Bangaloreans hop onto Metro for joy ride

October 20th, 2011 - 10:23 pm ICT by IANS  

Bangalore, Oct 20 (IANS) Hundreds of Bangaloreans Thursday evening hopped onto the sleek air-conditioned coaches of the Metro rail for a joy ride and get a bird’s eye view of the tech hub as the service was opened to commuters for the first time.

Even an hour before the scheduled start of the service at 4 p.m. after its formal inaugural-run earlier in the day, about 200-300 commuters, mostly youth, queued up at the ticket counters outside the six stations between M.G. Road in downtown and Baiyappannahalli in the eastern suburb to be among the first to board the train on both directions.

“Instead of taking an autorickshaw to M.G. Road, I decided to take the Metro. It feels great to travel on the first day of the service. It was fast, smooth, comfortable and noiseless. I reached the destination in 10 minutes paying just Rs.10 in contrast to 25-30 minutes an autorickshaw would have taken at Rs.60,” a beaming M. Radhika, a homemaker, told IANS.

The hype built up in the run-up to the Metro inauguration and wide publicity in the electronic and print media about the launch date had made the Metro the talk of the town though its Reach-1 covers only 6.7 km towards the eastern suburb from the city centre.

“I was curious to see the swanky stations and get a feel of riding in the Metro as I have been reading about it and seeing on the news channels. When a couple of classmates decided to board the Metro, I too joined them and took a ride from M.G. Road to Indiranagar,” S. Dayanand, a 17-year-old pre-university course (PUC) student, said.

“It was fun and a great experience to commute so fast and above the city though high-rise buildings flanking the double tracks were distracting. Shanties and slums around Halasuru station were an eyesore,” said the student.

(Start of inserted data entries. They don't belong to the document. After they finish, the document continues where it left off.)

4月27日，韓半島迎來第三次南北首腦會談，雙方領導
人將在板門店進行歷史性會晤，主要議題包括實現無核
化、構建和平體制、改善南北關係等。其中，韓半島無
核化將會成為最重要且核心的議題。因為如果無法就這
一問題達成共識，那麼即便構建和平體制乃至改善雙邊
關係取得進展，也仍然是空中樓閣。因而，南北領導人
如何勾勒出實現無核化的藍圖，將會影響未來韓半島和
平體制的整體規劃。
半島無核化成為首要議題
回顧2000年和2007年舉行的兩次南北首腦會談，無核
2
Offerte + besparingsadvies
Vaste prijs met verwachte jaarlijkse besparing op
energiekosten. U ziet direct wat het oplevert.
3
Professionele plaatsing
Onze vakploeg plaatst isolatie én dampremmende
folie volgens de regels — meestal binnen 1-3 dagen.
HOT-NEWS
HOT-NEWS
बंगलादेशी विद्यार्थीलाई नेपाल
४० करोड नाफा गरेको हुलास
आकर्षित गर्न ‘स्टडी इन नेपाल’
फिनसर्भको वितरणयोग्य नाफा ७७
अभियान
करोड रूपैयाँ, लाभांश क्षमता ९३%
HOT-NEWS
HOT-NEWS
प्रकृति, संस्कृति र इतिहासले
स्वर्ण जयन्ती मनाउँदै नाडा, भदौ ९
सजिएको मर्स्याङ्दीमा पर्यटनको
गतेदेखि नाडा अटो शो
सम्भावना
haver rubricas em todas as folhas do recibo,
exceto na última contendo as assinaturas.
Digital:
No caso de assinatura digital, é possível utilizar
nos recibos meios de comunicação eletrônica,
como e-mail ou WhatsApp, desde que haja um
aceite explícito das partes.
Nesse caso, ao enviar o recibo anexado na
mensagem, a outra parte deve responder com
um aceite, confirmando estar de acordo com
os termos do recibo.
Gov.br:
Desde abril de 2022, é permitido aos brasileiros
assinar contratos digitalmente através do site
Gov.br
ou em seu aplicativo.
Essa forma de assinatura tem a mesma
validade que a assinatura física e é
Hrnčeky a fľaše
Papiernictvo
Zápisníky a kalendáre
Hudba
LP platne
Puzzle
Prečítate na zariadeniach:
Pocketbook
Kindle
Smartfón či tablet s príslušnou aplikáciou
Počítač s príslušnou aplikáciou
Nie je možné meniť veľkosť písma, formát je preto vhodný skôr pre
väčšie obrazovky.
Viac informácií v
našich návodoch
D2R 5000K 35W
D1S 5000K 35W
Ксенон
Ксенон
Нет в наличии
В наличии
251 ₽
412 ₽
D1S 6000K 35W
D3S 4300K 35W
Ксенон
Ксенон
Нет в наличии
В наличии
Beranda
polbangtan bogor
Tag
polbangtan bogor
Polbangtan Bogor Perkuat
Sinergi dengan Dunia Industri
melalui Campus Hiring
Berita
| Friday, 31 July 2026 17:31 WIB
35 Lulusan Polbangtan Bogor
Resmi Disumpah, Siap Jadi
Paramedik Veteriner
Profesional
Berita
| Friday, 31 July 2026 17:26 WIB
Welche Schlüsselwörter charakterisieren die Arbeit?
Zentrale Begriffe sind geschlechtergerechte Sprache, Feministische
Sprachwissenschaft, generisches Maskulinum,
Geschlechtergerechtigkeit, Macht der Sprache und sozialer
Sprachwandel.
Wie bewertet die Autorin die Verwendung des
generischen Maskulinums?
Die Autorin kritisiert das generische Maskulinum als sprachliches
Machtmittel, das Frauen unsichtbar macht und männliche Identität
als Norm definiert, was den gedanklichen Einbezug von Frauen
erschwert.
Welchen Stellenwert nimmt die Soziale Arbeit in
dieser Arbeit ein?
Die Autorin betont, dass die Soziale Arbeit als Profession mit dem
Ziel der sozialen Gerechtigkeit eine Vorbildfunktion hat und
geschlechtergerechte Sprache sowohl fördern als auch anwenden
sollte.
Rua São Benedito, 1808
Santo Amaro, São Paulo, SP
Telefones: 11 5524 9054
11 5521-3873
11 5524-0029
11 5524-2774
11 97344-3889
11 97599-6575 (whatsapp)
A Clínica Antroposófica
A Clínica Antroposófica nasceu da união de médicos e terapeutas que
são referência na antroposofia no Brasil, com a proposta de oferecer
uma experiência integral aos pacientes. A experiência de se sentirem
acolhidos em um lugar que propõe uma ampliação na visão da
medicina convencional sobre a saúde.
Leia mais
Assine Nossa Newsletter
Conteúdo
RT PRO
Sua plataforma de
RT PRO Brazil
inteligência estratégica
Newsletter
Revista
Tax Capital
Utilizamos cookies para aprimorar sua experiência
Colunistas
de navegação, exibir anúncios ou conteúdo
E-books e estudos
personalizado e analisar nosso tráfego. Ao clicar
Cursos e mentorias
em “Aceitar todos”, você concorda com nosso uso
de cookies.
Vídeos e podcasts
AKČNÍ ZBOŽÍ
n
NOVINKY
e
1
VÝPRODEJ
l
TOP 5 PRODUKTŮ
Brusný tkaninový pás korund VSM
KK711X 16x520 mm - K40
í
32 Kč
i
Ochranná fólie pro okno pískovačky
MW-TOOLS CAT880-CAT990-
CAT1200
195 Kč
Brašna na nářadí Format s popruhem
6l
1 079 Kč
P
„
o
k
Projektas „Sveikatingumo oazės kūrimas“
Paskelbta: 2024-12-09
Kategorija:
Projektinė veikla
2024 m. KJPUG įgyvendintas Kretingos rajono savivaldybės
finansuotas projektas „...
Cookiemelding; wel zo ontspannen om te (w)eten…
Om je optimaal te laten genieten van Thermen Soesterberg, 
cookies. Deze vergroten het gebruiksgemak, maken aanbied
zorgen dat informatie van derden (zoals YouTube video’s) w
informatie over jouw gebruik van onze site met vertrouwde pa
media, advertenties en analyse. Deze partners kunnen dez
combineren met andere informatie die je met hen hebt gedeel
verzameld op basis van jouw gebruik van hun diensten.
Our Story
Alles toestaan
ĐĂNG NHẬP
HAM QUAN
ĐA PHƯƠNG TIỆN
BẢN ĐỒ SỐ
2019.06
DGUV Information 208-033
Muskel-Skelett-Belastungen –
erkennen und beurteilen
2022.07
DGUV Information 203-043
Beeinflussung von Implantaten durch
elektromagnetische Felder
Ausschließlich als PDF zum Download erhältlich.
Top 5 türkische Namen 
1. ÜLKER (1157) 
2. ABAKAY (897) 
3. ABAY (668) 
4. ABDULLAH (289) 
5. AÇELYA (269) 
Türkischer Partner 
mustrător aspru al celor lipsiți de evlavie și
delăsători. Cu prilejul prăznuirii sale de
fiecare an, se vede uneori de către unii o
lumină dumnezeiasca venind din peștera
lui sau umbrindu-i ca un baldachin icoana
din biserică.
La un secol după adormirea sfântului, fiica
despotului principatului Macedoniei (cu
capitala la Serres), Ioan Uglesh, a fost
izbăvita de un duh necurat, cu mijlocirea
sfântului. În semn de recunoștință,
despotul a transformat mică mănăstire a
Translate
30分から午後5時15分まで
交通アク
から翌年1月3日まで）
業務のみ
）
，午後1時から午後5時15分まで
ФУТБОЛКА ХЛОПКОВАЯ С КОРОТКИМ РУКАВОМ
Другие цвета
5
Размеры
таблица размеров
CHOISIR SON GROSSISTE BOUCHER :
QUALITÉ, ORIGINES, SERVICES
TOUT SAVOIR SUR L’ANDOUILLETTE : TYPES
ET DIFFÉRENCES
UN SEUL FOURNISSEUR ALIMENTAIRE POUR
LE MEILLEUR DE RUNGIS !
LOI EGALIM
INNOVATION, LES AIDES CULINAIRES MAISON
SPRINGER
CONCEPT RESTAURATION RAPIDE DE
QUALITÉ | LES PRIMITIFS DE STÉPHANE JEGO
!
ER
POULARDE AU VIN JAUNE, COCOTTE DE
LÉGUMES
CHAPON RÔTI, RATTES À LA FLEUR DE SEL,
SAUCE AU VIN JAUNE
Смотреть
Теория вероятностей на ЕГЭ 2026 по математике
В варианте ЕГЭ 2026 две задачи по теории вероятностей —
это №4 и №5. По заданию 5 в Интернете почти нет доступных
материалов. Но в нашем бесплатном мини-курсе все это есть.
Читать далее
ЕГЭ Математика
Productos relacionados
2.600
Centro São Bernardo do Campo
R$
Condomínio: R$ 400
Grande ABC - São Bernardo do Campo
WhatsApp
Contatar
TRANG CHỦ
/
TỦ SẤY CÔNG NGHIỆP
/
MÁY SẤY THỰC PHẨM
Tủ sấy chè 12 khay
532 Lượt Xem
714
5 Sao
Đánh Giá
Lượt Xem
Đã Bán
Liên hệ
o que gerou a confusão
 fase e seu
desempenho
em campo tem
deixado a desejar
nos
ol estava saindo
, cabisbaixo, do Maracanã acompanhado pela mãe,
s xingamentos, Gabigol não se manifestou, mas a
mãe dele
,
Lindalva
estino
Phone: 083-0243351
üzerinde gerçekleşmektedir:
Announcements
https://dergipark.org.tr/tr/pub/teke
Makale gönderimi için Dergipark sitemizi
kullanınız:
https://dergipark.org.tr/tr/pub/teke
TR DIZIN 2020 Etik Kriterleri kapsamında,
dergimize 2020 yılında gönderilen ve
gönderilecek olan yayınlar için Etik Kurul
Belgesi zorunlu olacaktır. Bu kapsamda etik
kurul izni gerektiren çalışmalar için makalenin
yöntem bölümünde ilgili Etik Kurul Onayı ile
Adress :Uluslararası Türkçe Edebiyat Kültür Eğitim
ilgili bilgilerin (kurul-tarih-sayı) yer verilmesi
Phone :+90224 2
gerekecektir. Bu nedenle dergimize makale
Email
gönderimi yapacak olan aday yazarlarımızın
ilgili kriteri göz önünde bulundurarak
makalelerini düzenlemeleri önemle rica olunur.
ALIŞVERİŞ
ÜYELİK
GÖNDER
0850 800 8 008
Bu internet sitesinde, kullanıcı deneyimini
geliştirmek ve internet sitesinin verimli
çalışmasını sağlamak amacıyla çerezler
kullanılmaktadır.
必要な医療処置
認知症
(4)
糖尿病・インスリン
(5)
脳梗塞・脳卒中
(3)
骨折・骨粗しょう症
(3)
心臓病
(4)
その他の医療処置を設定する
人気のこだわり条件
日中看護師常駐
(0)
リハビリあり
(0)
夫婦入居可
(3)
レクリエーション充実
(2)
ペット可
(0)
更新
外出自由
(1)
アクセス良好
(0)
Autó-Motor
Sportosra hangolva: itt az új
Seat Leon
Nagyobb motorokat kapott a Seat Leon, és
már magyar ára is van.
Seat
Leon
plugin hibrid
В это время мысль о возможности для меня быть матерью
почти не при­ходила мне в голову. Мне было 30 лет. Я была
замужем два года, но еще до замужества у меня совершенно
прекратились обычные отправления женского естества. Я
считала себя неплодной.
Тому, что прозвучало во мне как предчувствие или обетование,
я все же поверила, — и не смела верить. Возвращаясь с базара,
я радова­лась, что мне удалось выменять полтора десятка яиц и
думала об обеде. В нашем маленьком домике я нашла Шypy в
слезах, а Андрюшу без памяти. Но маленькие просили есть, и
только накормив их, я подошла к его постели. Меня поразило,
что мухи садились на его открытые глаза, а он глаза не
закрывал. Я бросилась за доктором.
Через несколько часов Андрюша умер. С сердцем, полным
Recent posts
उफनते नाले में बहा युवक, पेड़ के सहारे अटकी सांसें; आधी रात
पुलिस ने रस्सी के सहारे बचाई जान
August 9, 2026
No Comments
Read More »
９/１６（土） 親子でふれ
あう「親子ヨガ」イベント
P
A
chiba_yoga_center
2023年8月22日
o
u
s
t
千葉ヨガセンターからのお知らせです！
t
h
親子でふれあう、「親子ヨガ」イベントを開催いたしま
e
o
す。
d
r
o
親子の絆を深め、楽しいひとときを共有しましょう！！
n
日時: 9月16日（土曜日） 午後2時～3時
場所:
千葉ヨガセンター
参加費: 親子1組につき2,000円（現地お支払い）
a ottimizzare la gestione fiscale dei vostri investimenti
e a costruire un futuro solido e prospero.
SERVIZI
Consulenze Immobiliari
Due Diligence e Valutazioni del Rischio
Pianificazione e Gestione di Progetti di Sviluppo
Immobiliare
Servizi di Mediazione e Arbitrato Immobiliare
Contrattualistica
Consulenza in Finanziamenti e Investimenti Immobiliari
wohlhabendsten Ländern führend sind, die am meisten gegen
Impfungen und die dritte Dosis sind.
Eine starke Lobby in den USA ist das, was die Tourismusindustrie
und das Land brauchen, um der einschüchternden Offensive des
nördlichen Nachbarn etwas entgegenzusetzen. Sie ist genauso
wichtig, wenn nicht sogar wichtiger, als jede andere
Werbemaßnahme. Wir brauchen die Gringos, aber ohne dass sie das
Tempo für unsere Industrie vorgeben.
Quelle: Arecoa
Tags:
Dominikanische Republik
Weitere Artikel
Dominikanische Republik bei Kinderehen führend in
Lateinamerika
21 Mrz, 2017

As sun set and the illuminated stations stood out shining in all glory, more and more commuters took the elevators to reach the raised platforms for their turn to hop onto the Metro.

Earlier, Union Railway Minister Dinesh Trivedi termed the unveiling of the Metro service as a ‘Deepavali’ gift to Bangaloreans, who put up with hardships during the prolonged project construction which ruined roads and footpaths and disturbed the serene atmosphere of many areas.

“Deepavali has come very early to Bangalore, rather a week before the festival of lights. Today (Thursday) is Deepavali for Bangaloreans,” he said at the inagural event.

Many evening shoppers and outsiders, including a few tourists who were in the central business district, also took the Metro for fun. It is the first of its kind service in south India.